Problem to solve
Retype the records below exactly as they appear.

[Stored data entries]

■ ■ ■ ■ ■

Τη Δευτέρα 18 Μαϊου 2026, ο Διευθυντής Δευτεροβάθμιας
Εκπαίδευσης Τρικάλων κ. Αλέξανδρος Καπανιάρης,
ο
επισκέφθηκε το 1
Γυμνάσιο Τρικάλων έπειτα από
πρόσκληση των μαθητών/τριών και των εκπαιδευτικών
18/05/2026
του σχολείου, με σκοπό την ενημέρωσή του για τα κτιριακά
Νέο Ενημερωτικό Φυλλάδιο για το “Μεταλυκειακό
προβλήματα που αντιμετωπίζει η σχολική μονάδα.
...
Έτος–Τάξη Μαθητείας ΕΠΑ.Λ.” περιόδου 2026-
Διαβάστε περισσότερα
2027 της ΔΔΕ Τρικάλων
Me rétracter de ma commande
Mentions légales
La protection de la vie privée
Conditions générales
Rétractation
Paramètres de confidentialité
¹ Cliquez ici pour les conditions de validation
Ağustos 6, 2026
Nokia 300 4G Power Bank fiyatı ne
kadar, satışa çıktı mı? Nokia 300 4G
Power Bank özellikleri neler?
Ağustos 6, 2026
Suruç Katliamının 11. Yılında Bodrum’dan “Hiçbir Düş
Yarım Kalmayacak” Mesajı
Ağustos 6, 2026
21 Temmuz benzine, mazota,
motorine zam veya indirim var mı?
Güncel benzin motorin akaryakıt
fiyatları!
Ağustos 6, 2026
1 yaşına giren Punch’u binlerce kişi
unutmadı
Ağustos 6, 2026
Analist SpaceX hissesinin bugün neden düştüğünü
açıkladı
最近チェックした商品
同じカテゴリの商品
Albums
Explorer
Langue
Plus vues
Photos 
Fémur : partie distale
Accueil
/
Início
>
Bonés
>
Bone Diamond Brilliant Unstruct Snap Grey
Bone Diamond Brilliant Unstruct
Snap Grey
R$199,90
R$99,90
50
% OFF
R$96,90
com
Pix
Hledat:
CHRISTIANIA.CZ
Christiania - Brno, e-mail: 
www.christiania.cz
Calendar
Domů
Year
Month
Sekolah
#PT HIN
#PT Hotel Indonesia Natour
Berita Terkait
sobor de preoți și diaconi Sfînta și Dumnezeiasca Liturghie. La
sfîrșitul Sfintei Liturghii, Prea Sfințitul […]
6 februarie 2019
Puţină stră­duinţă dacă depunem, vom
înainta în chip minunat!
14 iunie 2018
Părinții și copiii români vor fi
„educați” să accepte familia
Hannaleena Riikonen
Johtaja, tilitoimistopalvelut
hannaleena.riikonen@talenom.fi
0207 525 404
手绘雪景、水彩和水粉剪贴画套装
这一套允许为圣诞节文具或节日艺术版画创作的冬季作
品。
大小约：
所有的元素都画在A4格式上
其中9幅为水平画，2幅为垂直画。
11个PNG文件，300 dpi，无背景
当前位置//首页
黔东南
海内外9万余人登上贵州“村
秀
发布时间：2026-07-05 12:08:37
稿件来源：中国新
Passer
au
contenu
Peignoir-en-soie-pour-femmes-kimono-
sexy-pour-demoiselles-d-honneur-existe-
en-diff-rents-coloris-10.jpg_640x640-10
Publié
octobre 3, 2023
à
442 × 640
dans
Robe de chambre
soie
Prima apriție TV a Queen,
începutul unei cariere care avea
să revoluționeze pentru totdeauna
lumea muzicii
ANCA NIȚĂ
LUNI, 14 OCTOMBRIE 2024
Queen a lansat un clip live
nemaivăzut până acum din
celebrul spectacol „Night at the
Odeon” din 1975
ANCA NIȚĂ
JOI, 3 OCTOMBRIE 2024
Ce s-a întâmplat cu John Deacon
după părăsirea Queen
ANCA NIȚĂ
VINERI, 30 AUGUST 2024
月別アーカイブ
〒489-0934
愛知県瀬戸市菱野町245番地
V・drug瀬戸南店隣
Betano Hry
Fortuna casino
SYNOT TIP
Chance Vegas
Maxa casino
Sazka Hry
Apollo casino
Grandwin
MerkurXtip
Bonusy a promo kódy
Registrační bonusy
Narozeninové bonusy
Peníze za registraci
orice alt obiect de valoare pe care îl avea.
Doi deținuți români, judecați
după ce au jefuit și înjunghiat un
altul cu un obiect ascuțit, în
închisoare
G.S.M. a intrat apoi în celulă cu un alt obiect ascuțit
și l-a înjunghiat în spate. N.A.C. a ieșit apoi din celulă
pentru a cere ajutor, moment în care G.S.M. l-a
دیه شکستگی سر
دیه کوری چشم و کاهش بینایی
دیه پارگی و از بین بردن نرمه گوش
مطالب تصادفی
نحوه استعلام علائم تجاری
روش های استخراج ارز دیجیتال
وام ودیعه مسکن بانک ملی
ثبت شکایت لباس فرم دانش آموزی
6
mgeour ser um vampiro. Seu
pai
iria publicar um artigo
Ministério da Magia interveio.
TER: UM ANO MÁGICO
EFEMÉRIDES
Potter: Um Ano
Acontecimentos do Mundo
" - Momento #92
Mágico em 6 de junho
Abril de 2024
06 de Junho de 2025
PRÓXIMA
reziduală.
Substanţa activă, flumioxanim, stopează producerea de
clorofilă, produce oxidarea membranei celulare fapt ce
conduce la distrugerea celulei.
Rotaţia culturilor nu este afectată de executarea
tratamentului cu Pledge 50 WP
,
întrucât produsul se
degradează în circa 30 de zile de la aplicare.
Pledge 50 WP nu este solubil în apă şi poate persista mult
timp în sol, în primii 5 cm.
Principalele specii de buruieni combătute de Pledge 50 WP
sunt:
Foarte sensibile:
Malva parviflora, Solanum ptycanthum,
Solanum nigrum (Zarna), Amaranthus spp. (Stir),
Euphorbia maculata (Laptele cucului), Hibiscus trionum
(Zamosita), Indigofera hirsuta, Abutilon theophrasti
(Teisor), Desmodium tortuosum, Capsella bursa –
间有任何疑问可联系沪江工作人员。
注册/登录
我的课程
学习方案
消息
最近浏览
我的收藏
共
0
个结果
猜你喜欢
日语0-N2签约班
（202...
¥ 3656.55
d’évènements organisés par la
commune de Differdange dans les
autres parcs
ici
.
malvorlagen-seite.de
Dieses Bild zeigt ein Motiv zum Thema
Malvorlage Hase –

■ ■ ■ ■ ■

Solution for this task
Τη Δευτέρα 18 Μαϊου 2026, ο Διευθυντής Δευτεροβάθμιας
Εκπαίδευσης Τρικάλων κ. Αλέξανδρος Καπανιάρης,
ο
επισκέφθηκε το 1
Γυμνάσιο Τρικάλων έπειτα από
πρόσκληση των μαθητών/τριών και των εκπαιδευτικών
18/05/2026
του σχολείου, με σκοπό την ενημέρωσή του για τα κτιριακά
Νέο Ενημερωτικό Φυλλάδιο για το “Μεταλυκειακό
προβλήματα που αντιμετωπίζει η σχολική μονάδα.
...
Έτος–Τάξη Μαθητείας ΕΠΑ.Λ.” περιόδου 2026-
Διαβάστε περισσότερα
2027 της ΔΔΕ Τρικάλων
Me rétracter de ma commande
Mentions légales
La protection de la vie privée
Conditions générales
Rétractation
Paramètres de confidentialité
¹ Cliquez ici pour les conditions de validation
Ağustos 6, 2026
Nokia 300 4G Power Bank fiyatı ne
kadar, satışa çıktı mı? Nokia 300 4G
Power Bank özellikleri neler?
Ağustos 6, 2026
Suruç Katliamının 11. Yılında Bodrum’dan “Hiçbir Düş
Yarım Kalmayacak” Mesajı
Ağustos 6, 2026
21 Temmuz benzine, mazota,
motorine zam veya indirim var mı?
Güncel benzin motorin akaryakıt
fiyatları!
Ağustos 6, 2026
1 yaşına giren Punch’u binlerce kişi
unutmadı
Ağustos 6, 2026
Analist SpaceX hissesinin bugün neden düştüğünü
açıkladı
最近チェックした商品
同じカテゴリの商品
Albums
Explorer
Langue
Plus vues
Photos 
Fémur : partie distale
Accueil
/
Início
>
Bonés
>
Bone Diamond Brilliant Unstruct Snap Grey
Bone Diamond Brilliant Unstruct
Snap Grey
R$199,90
R$99,90
50
% OFF
R$96,90
com
Pix
Hledat:
CHRISTIANIA.CZ
Christiania - Brno, e-mail: 
www.christiania.cz
Calendar
Domů
Year
Month
Sekolah
#PT HIN
#PT Hotel Indonesia Natour
Berita Terkait
sobor de preoți și diaconi Sfînta și Dumnezeiasca Liturghie. La
sfîrșitul Sfintei Liturghii, Prea Sfințitul […]
6 februarie 2019
Puţină stră­duinţă dacă depunem, vom
înainta în chip minunat!
14 iunie 2018
Părinții și copiii români vor fi
„educați” să accepte familia
Hannaleena Riikonen
Johtaja, tilitoimistopalvelut
hannaleena.riikonen@talenom.fi
0207 525 404
手绘雪景、水彩和水粉剪贴画套装
这一套允许为圣诞节文具或节日艺术版画创作的冬季作
品。
大小约：
所有的元素都画在A4格式上
其中9幅为水平画，2幅为垂直画。
11个PNG文件，300 dpi，无背景
当前位置//首页
黔东南
海内外9万余人登上贵州“村
秀
发布时间：2026-07-05 12:08:37
稿件来源：中国新
Passer
au
contenu
Peignoir-en-soie-pour-femmes-kimono-
sexy-pour-demoiselles-d-honneur-existe-
en-diff-rents-coloris-10.jpg_640x640-10
Publié
octobre 3, 2023
à
442 × 640
dans
Robe de chambre
soie
Prima apriție TV a Queen,
începutul unei cariere care avea
să revoluționeze pentru totdeauna
lumea muzicii
ANCA NIȚĂ
LUNI, 14 OCTOMBRIE 2024
Queen a lansat un clip live
nemaivăzut până acum din
celebrul spectacol „Night at the
Odeon” din 1975
ANCA NIȚĂ
JOI, 3 OCTOMBRIE 2024
Ce s-a întâmplat cu John Deacon
după părăsirea Queen
ANCA NIȚĂ
VINERI, 30 AUGUST 2024
月別アーカイブ
〒489-0934
愛知県瀬戸市菱野町245番地
V・drug瀬戸南店隣
Betano Hry
Fortuna casino
SYNOT TIP
Chance Vegas
Maxa casino
Sazka Hry
Apollo casino
Grandwin
MerkurXtip
Bonusy a promo kódy
Registrační bonusy
Narozeninové bonusy
Peníze za registraci
orice alt obiect de valoare pe care îl avea.
Doi deținuți români, judecați
după ce au jefuit și înjunghiat un
altul cu un obiect ascuțit, în
închisoare
G.S.M. a intrat apoi în celulă cu un alt obiect ascuțit
și l-a înjunghiat în spate. N.A.C. a ieșit apoi din celulă
pentru a cere ajutor, moment în care G.S.M. l-a
دیه شکستگی سر
دیه کوری چشم و کاهش بینایی
دیه پارگی و از بین بردن نرمه گوش
مطالب تصادفی
نحوه استعلام علائم تجاری
روش های استخراج ارز دیجیتال
وام ودیعه مسکن بانک ملی
ثبت شکایت لباس فرم دانش آموزی
6
mgeour ser um vampiro. Seu
pai
iria publicar um artigo
Ministério da Magia interveio.
TER: UM ANO MÁGICO
EFEMÉRIDES
Potter: Um Ano
Acontecimentos do Mundo
" - Momento #92
Mágico em 6 de junho
Abril de 2024
06 de Junho de 2025
PRÓXIMA
reziduală.
Substanţa activă, flumioxanim, stopează producerea de
clorofilă, produce oxidarea membranei celulare fapt ce
conduce la distrugerea celulei.
Rotaţia culturilor nu este afectată de executarea
tratamentului cu Pledge 50 WP
,
întrucât produsul se
degradează în circa 30 de zile de la aplicare.
Pledge 50 WP nu este solubil în apă şi poate persista mult
timp în sol, în primii 5 cm.
Principalele specii de buruieni combătute de Pledge 50 WP
sunt:
Foarte sensibile:
Malva parviflora, Solanum ptycanthum,
Solanum nigrum (Zarna), Amaranthus spp. (Stir),
Euphorbia maculata (Laptele cucului), Hibiscus trionum
(Zamosita), Indigofera hirsuta, Abutilon theophrasti
(Teisor), Desmodium tortuosum, Capsella bursa –
间有任何疑问可联系沪江工作人员。
注册/登录
我的课程
学习方案
消息
最近浏览
我的收藏
共
0
个结果
猜你喜欢
日语0-N2签约班
（202...
¥ 3656.55
d’évènements organisés par la
commune de Differdange dans les
autres parcs
ici
.
malvorlagen-seite.de
Dieses Bild zeigt ein Motiv zum Thema
Malvorlage Hase –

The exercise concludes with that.